What is needed →
Go through the data below. List every line that holds the word "Personal".

Rendered page images:
■ ■ ■ ■ ■ ■ ■
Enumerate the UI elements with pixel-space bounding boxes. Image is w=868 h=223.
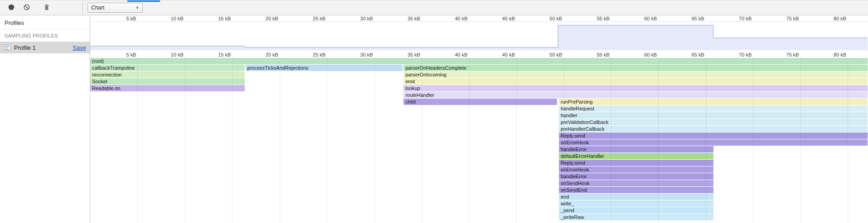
ruler-tick-label: 35 kB — [393, 16, 420, 21]
ruler-tick-label: 25 kB — [298, 16, 325, 21]
ruler-tick-label: 80 kB — [819, 16, 846, 21]
ruler-tick-label: 30 kB — [346, 16, 373, 21]
overview-band[interactable] — [90, 22, 868, 50]
ruler-tick-label: 10 kB — [156, 16, 184, 21]
flame-bar[interactable]: _writeRaw — [559, 214, 713, 220]
profile-icon — [4, 44, 11, 51]
ruler-tick-label: 60 kB — [630, 16, 657, 21]
toolbar: Chart ▼ — [0, 0, 868, 15]
grid-line — [327, 58, 327, 223]
grid-line — [374, 58, 375, 223]
flame-bar[interactable]: write_ — [559, 200, 713, 207]
ruler-top: 5 kB10 kB15 kB20 kB25 kB30 kB35 kB40 kB4… — [90, 15, 868, 22]
flame-bar[interactable]: onSendEnd — [559, 187, 713, 193]
view-mode-value: Chart — [91, 5, 104, 11]
toolbar-separator — [82, 0, 83, 15]
ruler-tick-label: 10 kB — [156, 52, 184, 57]
ruler-tick-label: 20 kB — [251, 52, 278, 57]
ruler-tick-label: 25 kB — [298, 52, 325, 57]
ruler-tick-label: 40 kB — [441, 16, 468, 21]
ruler-tick-label: 55 kB — [582, 16, 610, 21]
flame-bar[interactable]: onErrorHook — [559, 166, 713, 173]
trash-icon — [43, 4, 50, 12]
clear-icon — [23, 4, 30, 12]
ruler-tick-label: 50 kB — [535, 52, 562, 57]
flame-bar[interactable]: Reply.send — [559, 160, 713, 166]
sampling-profiles-section-label: SAMPLING PROFILES — [0, 29, 90, 42]
flame-bar[interactable]: parserOnIncoming — [403, 71, 868, 78]
flame-bar[interactable]: handler — [559, 112, 868, 119]
ruler-tick-label: 35 kB — [393, 52, 420, 57]
ruler-tick-label: 75 kB — [772, 52, 799, 57]
flame-chart: 5 kB10 kB15 kB20 kB25 kB30 kB35 kB40 kB4… — [90, 15, 868, 223]
ruler-tick-label: 80 kB — [819, 52, 846, 57]
memory-profiler-panel: Chart ▼ Profiles SAMPLING PROFILES Profi… — [0, 0, 868, 223]
save-link[interactable]: Save — [73, 44, 86, 51]
flame-bar[interactable]: runPreParsing — [559, 99, 868, 105]
flame-bar[interactable]: child — [403, 99, 557, 105]
ruler-tick-label: 40 kB — [441, 52, 468, 57]
ruler-tick-label: 20 kB — [251, 16, 278, 21]
flame-bar[interactable]: onErrorHook — [559, 139, 868, 146]
ruler-tick-label: 5 kB — [109, 16, 136, 21]
flame-bar[interactable]: end — [559, 194, 713, 200]
flame-bar[interactable]: _send — [559, 207, 713, 214]
flame-bar[interactable]: Socket — [90, 78, 245, 85]
ruler-tick-label: 50 kB — [535, 16, 562, 21]
profiles-header: Profiles — [0, 15, 90, 29]
ruler-tick-label: 70 kB — [724, 52, 752, 57]
view-mode-select[interactable]: Chart ▼ — [87, 3, 143, 13]
profile-item[interactable]: Profile 1 Save — [0, 42, 90, 53]
ruler-tick-label: 60 kB — [630, 52, 657, 57]
flame-bar[interactable]: preHandlerCallback — [559, 126, 868, 132]
ruler-tick-label: 5 kB — [109, 52, 136, 57]
flame-bar[interactable]: preValidationCallback — [559, 119, 868, 125]
ruler-tick-label: 30 kB — [346, 52, 373, 57]
sidebar: Profiles SAMPLING PROFILES Profile 1 Sav… — [0, 15, 90, 223]
chevron-down-icon: ▼ — [136, 6, 139, 10]
ruler-tick-label: 65 kB — [677, 16, 704, 21]
ruler-tick-label: 65 kB — [677, 52, 704, 57]
flame-bar[interactable]: onSendHook — [559, 180, 713, 186]
ruler-tick-label: 45 kB — [488, 52, 515, 57]
flame-bar[interactable]: Reply.send — [559, 133, 868, 139]
ruler-tick-label: 75 kB — [772, 16, 799, 21]
profile-name: Profile 1 — [14, 44, 36, 51]
delete-profile-button[interactable] — [40, 1, 53, 14]
flame-bar[interactable]: callbackTrampoline — [90, 65, 245, 71]
record-button[interactable] — [5, 1, 18, 14]
flame-bar[interactable]: handleRequest — [559, 105, 868, 112]
flame-bar[interactable]: onconnection — [90, 71, 245, 78]
ruler-tick-label: 55 kB — [582, 52, 610, 57]
flame-rows: (root)callbackTrampolineprocessTicksAndR… — [90, 58, 868, 223]
ruler-tick-label: 15 kB — [204, 52, 231, 57]
flame-bar[interactable]: handleError — [559, 146, 713, 152]
ruler-tick-label: 15 kB — [204, 16, 231, 21]
ruler-tick-label: 70 kB — [724, 16, 752, 21]
flame-bar[interactable]: handleError — [559, 173, 713, 180]
flame-bar[interactable]: defaultErrorHandler — [559, 153, 713, 159]
flame-bar[interactable]: lookup — [403, 85, 868, 91]
grid-line — [280, 58, 280, 223]
record-icon — [8, 4, 15, 12]
overview-area-chart — [90, 22, 868, 50]
flame-bar[interactable]: Readable.on — [90, 85, 245, 91]
ruler-main: 5 kB10 kB15 kB20 kB25 kB30 kB35 kB40 kB4… — [90, 51, 868, 58]
flame-bar[interactable]: processTicksAndRejections — [246, 65, 403, 71]
tab-indicator — [127, 0, 160, 2]
flame-bar[interactable]: routeHandler — [403, 92, 868, 98]
ruler-tick-label: 45 kB — [488, 16, 515, 21]
flame-bar[interactable]: parserOnHeadersComplete — [403, 65, 868, 71]
flame-bar[interactable]: emit — [403, 78, 868, 85]
flame-bar[interactable]: (root) — [90, 58, 868, 64]
clear-profiles-button[interactable] — [20, 1, 34, 14]
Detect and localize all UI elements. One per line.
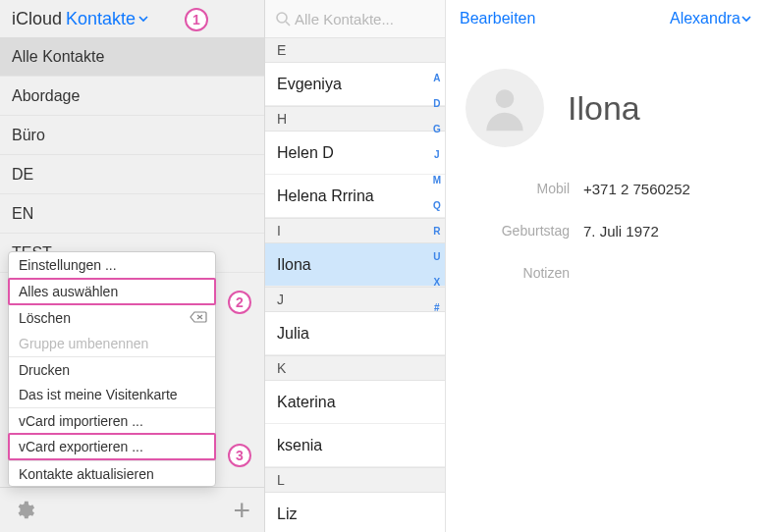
settings-gear-button[interactable] [14, 500, 35, 521]
contact-list-item[interactable]: Julia [265, 312, 445, 355]
alpha-index-letter[interactable]: R [433, 226, 440, 251]
person-icon [477, 80, 532, 135]
contact-avatar [465, 69, 544, 147]
menu-vcard-import[interactable]: vCard importieren ... [9, 407, 215, 433]
notes-label: Notizen [465, 265, 583, 281]
contact-list-item[interactable]: ksenia [265, 424, 445, 467]
account-dropdown-label: Alexandra [670, 10, 740, 27]
alpha-index-letter[interactable]: D [433, 98, 440, 124]
alpha-index-letter[interactable]: # [434, 302, 440, 328]
section-header: L [265, 467, 445, 493]
alpha-index-letter[interactable]: A [433, 73, 440, 98]
alpha-index-letter[interactable]: M [433, 175, 441, 200]
search-placeholder: Alle Kontakte... [295, 11, 394, 27]
search-input[interactable]: Alle Kontakte... [275, 11, 394, 27]
mobile-value: +371 2 7560252 [583, 181, 690, 197]
alpha-index-letter[interactable]: Q [433, 200, 441, 226]
sidebar-group-item[interactable]: Alle Kontakte [0, 37, 264, 77]
kontakte-dropdown[interactable]: Kontakte [66, 9, 149, 29]
svg-point-2 [496, 89, 515, 108]
menu-my-card[interactable]: Das ist meine Visitenkarte [9, 382, 215, 407]
edit-button[interactable]: Bearbeiten [460, 10, 535, 27]
menu-delete-label: Löschen [19, 310, 71, 326]
section-header: E [265, 37, 445, 63]
section-header: K [265, 355, 445, 381]
contact-list-item[interactable]: Evgeniya [265, 63, 445, 106]
sidebar-group-item[interactable]: EN [0, 194, 264, 234]
contact-list-item[interactable]: Helen D [265, 132, 445, 175]
alpha-index-letter[interactable]: X [433, 277, 440, 302]
menu-delete[interactable]: Löschen [9, 305, 215, 331]
chevron-down-icon [740, 13, 752, 25]
section-header: H [265, 106, 445, 132]
menu-print[interactable]: Drucken [9, 356, 215, 382]
gear-icon [14, 500, 35, 521]
contact-name: Ilona [568, 89, 640, 128]
alpha-index-letter[interactable]: J [434, 149, 440, 175]
annotation-badge-3: 3 [228, 444, 251, 467]
birthday-label: Geburtstag [465, 223, 583, 239]
contact-list-item[interactable]: Ilona [265, 243, 445, 287]
alpha-index-letter[interactable]: U [433, 251, 440, 277]
menu-settings[interactable]: Einstellungen ... [9, 252, 215, 278]
contact-list-item[interactable]: Helena Rrrina [265, 175, 445, 218]
sidebar-group-item[interactable]: Abordage [0, 77, 264, 116]
menu-select-all[interactable]: Alles auswählen [8, 278, 216, 305]
chevron-down-icon [137, 13, 149, 25]
sidebar-group-item[interactable]: Büro [0, 116, 264, 155]
menu-vcard-export[interactable]: vCard exportieren ... [8, 433, 216, 460]
svg-point-0 [277, 13, 287, 23]
alpha-index-letter[interactable]: G [433, 124, 441, 149]
app-brand: iCloud [12, 9, 62, 29]
menu-rename-group: Gruppe umbenennen [9, 331, 215, 356]
section-header: I [265, 218, 445, 243]
account-dropdown[interactable]: Alexandra [670, 10, 752, 27]
section-header: J [265, 287, 445, 312]
annotation-badge-2: 2 [228, 291, 251, 314]
erase-icon [190, 310, 207, 326]
settings-context-menu: Einstellungen ... Alles auswählen Lösche… [8, 251, 216, 487]
contact-list-item[interactable]: Katerina [265, 381, 445, 424]
search-icon [275, 11, 291, 27]
mobile-label: Mobil [465, 181, 583, 197]
birthday-value: 7. Juli 1972 [583, 223, 659, 239]
svg-line-1 [286, 22, 290, 26]
annotation-badge-1: 1 [185, 8, 208, 31]
kontakte-dropdown-label: Kontakte [66, 9, 136, 29]
sidebar-group-item[interactable]: DE [0, 155, 264, 194]
menu-refresh-contacts[interactable]: Kontakte aktualisieren [9, 460, 215, 486]
contact-list-item[interactable]: Liz [265, 493, 445, 532]
add-contact-button[interactable]: + [233, 496, 250, 525]
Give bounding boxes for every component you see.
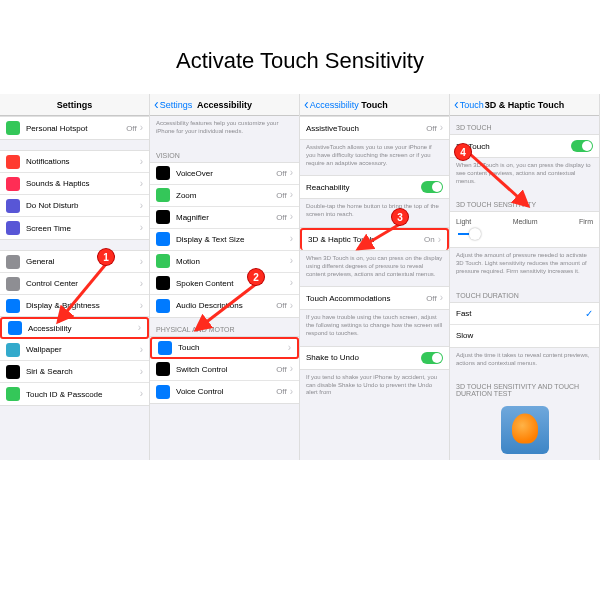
row-label: AssistiveTouch [306,124,426,133]
test-image[interactable] [501,406,549,454]
back-button[interactable]: Settings [154,100,192,110]
list-row[interactable]: Spoken Content [150,273,299,295]
row-label: Touch Accommodations [306,294,426,303]
navbar-touch: Accessibility Touch [300,94,449,116]
list-row[interactable]: Touch ID & Passcode [0,383,149,405]
row-label: Touch ID & Passcode [26,390,140,399]
row-fast[interactable]: Fast✓ [450,303,599,325]
row-3d-touch[interactable]: 3D Touch [450,135,599,157]
row-icon [6,365,20,379]
row-icon [6,387,20,401]
list-row[interactable]: Touch [150,337,299,359]
list-row[interactable]: Sounds & Haptics [0,173,149,195]
row-icon [156,385,170,399]
row-label: Control Center [26,279,140,288]
list-row[interactable]: Display & Text Size [150,229,299,251]
row-value: On [424,235,435,244]
list-row[interactable]: MagnifierOff [150,207,299,229]
row-value: Off [426,124,437,133]
row-label: Do Not Disturb [26,201,140,210]
list-row[interactable]: Reachability [300,176,449,198]
row-value: Off [276,387,287,396]
note: Adjust the time it takes to reveal conte… [450,348,599,376]
navbar-settings: Settings [0,94,149,116]
list-row[interactable]: Motion [150,251,299,273]
back-button[interactable]: Touch [454,100,484,110]
row-icon [156,188,170,202]
list-row[interactable]: ZoomOff [150,185,299,207]
section-duration: TOUCH DURATION [450,284,599,302]
row-icon [6,255,20,269]
list-row[interactable]: Screen Time [0,217,149,239]
row-label: Siri & Search [26,367,140,376]
list-row[interactable]: Accessibility [0,317,149,339]
row-icon [158,341,172,355]
list-row[interactable]: Shake to Undo [300,347,449,369]
row-label: Shake to Undo [306,353,421,362]
list-row[interactable]: Notifications [0,151,149,173]
row-icon [6,343,20,357]
row-label: Zoom [176,191,276,200]
list-row[interactable]: Siri & Search [0,361,149,383]
list-row[interactable]: Audio DescriptionsOff [150,295,299,317]
back-button[interactable]: Accessibility [304,100,359,110]
list-row[interactable]: AssistiveTouchOff [300,117,449,139]
row-icon [156,210,170,224]
list-row[interactable]: Control Center [0,273,149,295]
nav-title: Settings [57,100,93,110]
list-row[interactable]: Personal HotspotOff [0,117,149,139]
toggle-3d-touch[interactable] [571,140,593,152]
toggle[interactable] [421,181,443,193]
row-note: When 3D Touch is on, you can press on th… [300,251,449,286]
sensitivity-slider[interactable] [458,233,591,235]
list-row[interactable]: General [0,251,149,273]
row-label: Motion [176,257,290,266]
list-row[interactable]: Voice ControlOff [150,381,299,403]
row-slow[interactable]: Slow [450,325,599,347]
page-title: Activate Touch Sensitivity [0,0,600,94]
row-icon [156,276,170,290]
callout-2: 2 [248,269,264,285]
row-icon [6,155,20,169]
list-row[interactable]: Display & Brightness [0,295,149,317]
nav-title: Accessibility [197,100,252,110]
list-row[interactable]: Wallpaper [0,339,149,361]
toggle[interactable] [421,352,443,364]
row-label: Voice Control [176,387,276,396]
row-label: Audio Descriptions [176,301,276,310]
row-note: Double-tap the home button to bring the … [300,199,449,227]
row-label: 3D Touch [456,142,571,151]
row-label: Wallpaper [26,345,140,354]
row-label: Touch [178,343,288,352]
row-label: Display & Text Size [176,235,290,244]
panel-3d-touch: Touch 3D & Haptic Touch 3D TOUCH 3D Touc… [450,94,600,460]
panel-accessibility: Settings Accessibility Accessibility fea… [150,94,300,460]
check-icon: ✓ [585,308,593,319]
list-row[interactable]: Switch ControlOff [150,359,299,381]
row-icon [156,299,170,313]
slider-light: Light [456,218,471,225]
nav-title: 3D & Haptic Touch [485,100,564,110]
list-row[interactable]: 3D & Haptic TouchOn [300,228,449,250]
section-vision: VISION [150,144,299,162]
row-value: Off [276,301,287,310]
row-icon [156,362,170,376]
nav-title: Touch [361,100,387,110]
row-icon [156,254,170,268]
row-icon [156,166,170,180]
row-icon [6,221,20,235]
row-label: 3D & Haptic Touch [308,235,424,244]
row-note: AssistiveTouch allows you to use your iP… [300,140,449,175]
row-value: Off [276,365,287,374]
row-label: Magnifier [176,213,276,222]
list-row[interactable]: Do Not Disturb [0,195,149,217]
list-row[interactable]: VoiceOverOff [150,163,299,185]
section-sensitivity: 3D TOUCH SENSITIVITY [450,193,599,211]
callout-4: 4 [455,144,471,160]
list-row[interactable]: Touch AccommodationsOff [300,287,449,309]
panels-container: Settings Personal HotspotOffNotification… [0,94,600,460]
row-icon [6,299,20,313]
row-value: Off [276,169,287,178]
slider-medium: Medium [513,218,538,225]
row-label: Personal Hotspot [26,124,126,133]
■ ■ ■ ■ ■ ■ ■
Solution to this problem →
list-row[interactable]: Personal HotspotOff [0,117,149,139]
panels-container: Settings Personal HotspotOffNotification… [0,94,600,460]
row-label: Personal Hotspot [26,124,126,133]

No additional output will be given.